New York’s Marijuana Regulation and Taxation Act: What About Medical Marijuana?!

In all of the hubbub over New York’s legalization of adult-use (i.e. recreational cannabis), not a lot of ink has been spilled over the expansion of New York’s medical cannabis program. As a brief refresher, New York first legalized medical cannabis in 2016. Since then, only 10 organizations (ROs), have been issued registrations. We are proud to say that a few of them are clients of our law firm.

New York has had some of the more restrictive patient certification requirements nationwide, which resulted in lower revenue for the ROs. It was widely assumed that New York’s medical cannabis industry, in particular the existing ROs, would have a leg up on recreational applicants once the MRTA was finalized and passed. As we get into below, it turns out there may not have been as many advantages as the ROs expected.

Let’s go through some of the questions we most frequently get about the MRTA’s changes to New York’s medical cannabis program.

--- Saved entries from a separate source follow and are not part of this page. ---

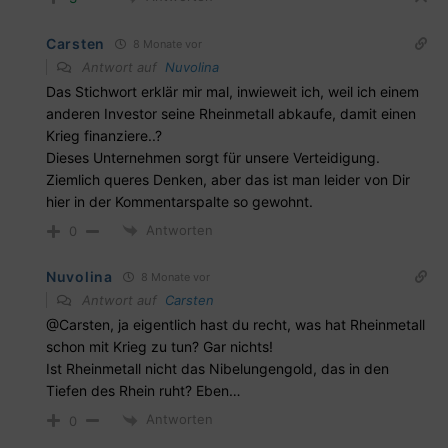
Carsten
8 Monate vor
Antwort auf
Nuvolina
Das Stichwort erklär mir mal, inwieweit ich, weil ich einem
anderen Investor seine Rheinmetall abkaufe, damit einen
Krieg finanziere..?
Dieses Unternehmen sorgt für unsere Verteidigung.
Ziemlich queres Denken, aber das ist man leider von Dir
hier in der Kommentarspalte so gewohnt.
Antworten
0
Nuvolina
8 Monate vor
Antwort auf
Carsten
@Carsten, ja eigentlich hast du recht, was hat Rheinmetall
schon mit Krieg zu tun? Gar nichts!
Ist Rheinmetall nicht das Nibelungengold, das in den
Tiefen des Rhein ruht? Eben…
Antworten
0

Who qualifies as an eligible patient?

Anyone who, “in the [patient’s physician’s] professional opinion and review of past treatments, the patient is likely to receive therapeutic or palliative benefits from the primary or adjunctive treatment with medical use of cannabis for the condition.” This is a pretty broad provision that is clearly intended to give physicians discretion to prescribe cannabis where they deem appropriate.

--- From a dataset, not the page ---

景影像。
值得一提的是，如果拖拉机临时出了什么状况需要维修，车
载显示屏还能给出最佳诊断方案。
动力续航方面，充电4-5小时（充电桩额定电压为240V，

Is there a limit on how much medical cannabis a patient can buy?

Yes, a sixty (60) day supply. But patients can “refill” their prescription with another sixty (60) day supply in the last 7 days of the previous 60 day period.

Are there any rules about the form of cannabis prescribed?

Just like any other prescription, the MRTA requires a prescription to identify the form of cannabis prescribed and the appropriate dosage. A patient’s registration identification card is required to include any recommendations or limitations by the patient’s physician as to the form or forms of medical cannabis and/or dosage for the patient.

How do I apply to be an RO?

The application is generally similar to the application process for a recreational license. Some key differences in terms of the application and criteria for registration:

  • The registration application must include information about management or ownership interest in any other cannabis business outside of New York above 10%.
  • The applicant will be evaluated in part based on the affordability of its medical cannabis.
  • As an alternative to demonstrating that the applicant has sufficient real estate and equipment to operate, the applicant can post a bond of at least $2,000,000.

As with recreational licenses, the Cannabis Control Board (CCB) will be issuing rules and regulations that detail the exact application process, including any application fees.

Can I apply for both a registration and a recreational license?

Maybe. The CCB is empowered to grant some or all ROs the ability to obtain recreational cannabis licenses, subject to any fees, rules, or conditions prescribed by the CCB. We will have to see what the CCB’s rules and regulations say.

Do the existing ROs have an advantage over recreational licensees?

There are few obvious advantages. ROs can be vertically integrated, which means control from seed to sale. The right to vertically integrate allows for cost control throughout the production process.

ROs are also allowed to dispense medical cannabis from 4 wholly-owned dispensaries, with the apparent right to have an interest in an additional 4 dispensaries (presumably in which the RO is not the sole owner). Of the additional 4 dispensaries, 2 must be located in underserved or unserved geographic locations as determined by the CCB.

Another big advantage is going to be in the initial supply of recreational cannabis. Unless the CCB staggers its issuance of recreational licenses in such a way that allows cultivators and processors to grow and manufacture cannabis products in advance of recreational sales, there will likely be a significant supply deficit, with only the existing ROs ready to step into the void.

Where things may not be as advantageous is with existing ROs’ right to operate recreational dispensaries. As per the MRTA’s recreational licensing article, an RO can sell recreational cannabis at 3 of its medical dispensaries. However, the sale of recreational cannabis is limited to the RO’s own products. We note that there is some debate as to whether the MRTA expressly limits ROs to selling its own products recreationally, as opposed to dispensing its own products (i.e. one level up the production chain). Here at the Canna Law Blog, we think the spirit of the MRTA indicates that the limitation applies to the sale of recreational cannabis.

Anything else I need to know?

The renewal provisions for ROs are pretty interesting. The CCB can choose not to renew a registration if it determines and finds that:

  • The number of ROs in an area is excessive to reasonably serve that area; and
  • The RO has substantially violated the laws of another jurisdiction in which they operate a cannabis license or registration related to the operation of a cannabis business.

These two bases for non-renewal appear to target the existing ROs and multi-state operators and indicate that the CCB is really going to push for geographic diversity in the issuance of registrations.

On the whole, we mainly want to point out that a recreational license is not the only option available for prospective entrants into New York’s cannabis industry. There may be more barriers to entry in terms of capital requirements (i.e. that $2,000,000 bond option), but with the significantly expanded patient availability, it may make sense to explore medical cannabis registration for some prospective applicants.